Restate word for word the lines of the material below, from the line with "Image attached. Outline" to the line with "Mask all regions of right adrenal gland.", both lines included, and no others.
· · · · ·
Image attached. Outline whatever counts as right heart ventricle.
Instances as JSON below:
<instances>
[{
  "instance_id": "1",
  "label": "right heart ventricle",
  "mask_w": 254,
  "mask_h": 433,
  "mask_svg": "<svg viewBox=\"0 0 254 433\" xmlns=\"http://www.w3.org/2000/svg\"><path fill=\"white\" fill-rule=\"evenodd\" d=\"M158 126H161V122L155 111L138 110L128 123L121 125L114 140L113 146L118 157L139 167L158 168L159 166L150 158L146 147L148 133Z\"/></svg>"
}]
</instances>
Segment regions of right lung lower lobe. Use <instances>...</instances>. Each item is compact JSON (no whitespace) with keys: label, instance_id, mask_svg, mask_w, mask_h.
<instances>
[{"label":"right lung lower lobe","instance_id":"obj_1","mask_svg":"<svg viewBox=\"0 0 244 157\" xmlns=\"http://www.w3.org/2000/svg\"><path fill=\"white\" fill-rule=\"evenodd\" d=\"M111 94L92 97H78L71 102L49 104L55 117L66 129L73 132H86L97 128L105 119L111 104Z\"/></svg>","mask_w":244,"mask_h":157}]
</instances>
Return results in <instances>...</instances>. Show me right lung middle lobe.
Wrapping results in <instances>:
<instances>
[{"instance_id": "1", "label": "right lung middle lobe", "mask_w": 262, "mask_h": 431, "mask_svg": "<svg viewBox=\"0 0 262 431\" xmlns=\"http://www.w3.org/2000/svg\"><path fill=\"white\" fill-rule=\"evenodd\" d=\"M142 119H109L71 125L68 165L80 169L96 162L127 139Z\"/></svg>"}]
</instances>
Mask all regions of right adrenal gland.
· · · · ·
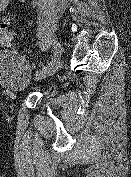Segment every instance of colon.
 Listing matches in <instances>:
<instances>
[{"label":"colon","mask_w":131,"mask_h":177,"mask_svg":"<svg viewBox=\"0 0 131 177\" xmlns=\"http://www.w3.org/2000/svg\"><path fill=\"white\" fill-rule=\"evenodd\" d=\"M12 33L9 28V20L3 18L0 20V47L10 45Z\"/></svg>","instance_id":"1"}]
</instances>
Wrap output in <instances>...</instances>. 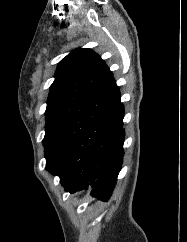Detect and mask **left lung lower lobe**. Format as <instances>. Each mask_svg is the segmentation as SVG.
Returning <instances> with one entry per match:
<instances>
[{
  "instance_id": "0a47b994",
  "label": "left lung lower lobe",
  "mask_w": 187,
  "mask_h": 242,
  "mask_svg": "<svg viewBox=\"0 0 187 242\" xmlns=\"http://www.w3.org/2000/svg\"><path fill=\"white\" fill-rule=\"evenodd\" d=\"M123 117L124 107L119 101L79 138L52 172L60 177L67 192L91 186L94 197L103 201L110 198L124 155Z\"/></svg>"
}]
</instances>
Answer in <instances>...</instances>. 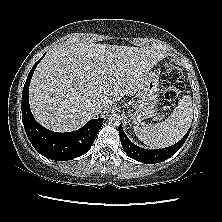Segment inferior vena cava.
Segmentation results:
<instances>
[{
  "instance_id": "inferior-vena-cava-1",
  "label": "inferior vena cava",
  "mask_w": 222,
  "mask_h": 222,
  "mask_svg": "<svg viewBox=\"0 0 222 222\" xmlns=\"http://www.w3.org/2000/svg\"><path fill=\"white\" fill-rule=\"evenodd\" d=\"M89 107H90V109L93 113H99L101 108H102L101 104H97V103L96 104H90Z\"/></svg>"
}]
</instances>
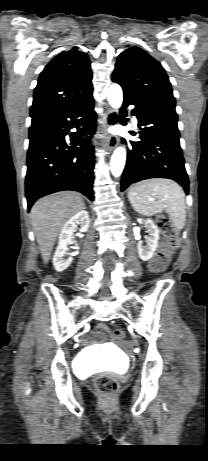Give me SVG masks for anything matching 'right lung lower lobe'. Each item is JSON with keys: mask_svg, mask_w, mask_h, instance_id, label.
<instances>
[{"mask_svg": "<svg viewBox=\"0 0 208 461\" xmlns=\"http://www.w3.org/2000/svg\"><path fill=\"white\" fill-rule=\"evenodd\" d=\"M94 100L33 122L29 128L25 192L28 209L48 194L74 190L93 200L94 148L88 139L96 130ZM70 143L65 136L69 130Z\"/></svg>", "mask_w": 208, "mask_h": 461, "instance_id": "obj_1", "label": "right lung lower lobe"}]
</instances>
· · · · ·
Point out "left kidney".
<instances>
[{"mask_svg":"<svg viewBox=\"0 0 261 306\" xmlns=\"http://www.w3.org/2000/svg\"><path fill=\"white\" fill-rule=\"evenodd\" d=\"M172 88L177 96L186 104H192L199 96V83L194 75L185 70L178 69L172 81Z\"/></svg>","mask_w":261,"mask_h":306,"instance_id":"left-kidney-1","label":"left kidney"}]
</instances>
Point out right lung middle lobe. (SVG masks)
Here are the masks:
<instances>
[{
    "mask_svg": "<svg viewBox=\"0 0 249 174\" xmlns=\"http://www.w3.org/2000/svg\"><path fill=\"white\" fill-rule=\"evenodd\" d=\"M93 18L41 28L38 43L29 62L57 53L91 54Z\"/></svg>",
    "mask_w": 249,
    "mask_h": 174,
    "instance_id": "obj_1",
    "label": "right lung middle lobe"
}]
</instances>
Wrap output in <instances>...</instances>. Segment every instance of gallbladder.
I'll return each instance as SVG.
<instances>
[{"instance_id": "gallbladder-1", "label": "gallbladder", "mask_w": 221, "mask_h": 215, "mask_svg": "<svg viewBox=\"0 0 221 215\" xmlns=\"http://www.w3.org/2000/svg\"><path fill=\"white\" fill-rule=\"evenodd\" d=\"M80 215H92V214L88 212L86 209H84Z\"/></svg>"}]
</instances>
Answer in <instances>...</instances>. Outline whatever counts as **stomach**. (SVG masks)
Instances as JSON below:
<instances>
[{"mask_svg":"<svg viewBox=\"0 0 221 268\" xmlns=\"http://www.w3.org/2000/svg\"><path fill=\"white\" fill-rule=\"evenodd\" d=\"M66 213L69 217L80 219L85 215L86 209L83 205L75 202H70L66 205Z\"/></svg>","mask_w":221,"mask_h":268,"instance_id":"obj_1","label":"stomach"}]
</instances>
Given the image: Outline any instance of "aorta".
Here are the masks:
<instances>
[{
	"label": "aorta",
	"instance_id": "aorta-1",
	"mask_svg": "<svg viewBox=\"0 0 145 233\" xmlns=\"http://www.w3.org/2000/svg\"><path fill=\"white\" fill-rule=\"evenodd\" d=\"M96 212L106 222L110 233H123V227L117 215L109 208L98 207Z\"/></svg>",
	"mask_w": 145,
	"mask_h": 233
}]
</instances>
· · · · ·
* _Your response_:
Image attached. Outline whatever counts as right heart ventricle.
Instances as JSON below:
<instances>
[{
  "instance_id": "1",
  "label": "right heart ventricle",
  "mask_w": 254,
  "mask_h": 433,
  "mask_svg": "<svg viewBox=\"0 0 254 433\" xmlns=\"http://www.w3.org/2000/svg\"><path fill=\"white\" fill-rule=\"evenodd\" d=\"M158 126H161V122L155 111L138 110L128 123L121 125L114 140L113 146L118 157L139 167L158 168L159 166L150 158L146 147L148 133Z\"/></svg>"
}]
</instances>
Segment regions of right lung lower lobe. Use <instances>...</instances>. Each item is compact JSON (no whitespace) with keys: label, instance_id, mask_svg, mask_w, mask_h.
<instances>
[{"label":"right lung lower lobe","instance_id":"obj_1","mask_svg":"<svg viewBox=\"0 0 244 157\" xmlns=\"http://www.w3.org/2000/svg\"><path fill=\"white\" fill-rule=\"evenodd\" d=\"M111 94L92 97H78L71 102L49 104L55 117L66 129L73 132H86L97 128L105 119L111 104Z\"/></svg>","mask_w":244,"mask_h":157}]
</instances>
Return results in <instances>...</instances>. Show me right lung middle lobe.
Wrapping results in <instances>:
<instances>
[{"instance_id": "1", "label": "right lung middle lobe", "mask_w": 262, "mask_h": 431, "mask_svg": "<svg viewBox=\"0 0 262 431\" xmlns=\"http://www.w3.org/2000/svg\"><path fill=\"white\" fill-rule=\"evenodd\" d=\"M142 119H109L71 125L68 165L80 169L96 162L127 139Z\"/></svg>"}]
</instances>
Mask all regions of right adrenal gland.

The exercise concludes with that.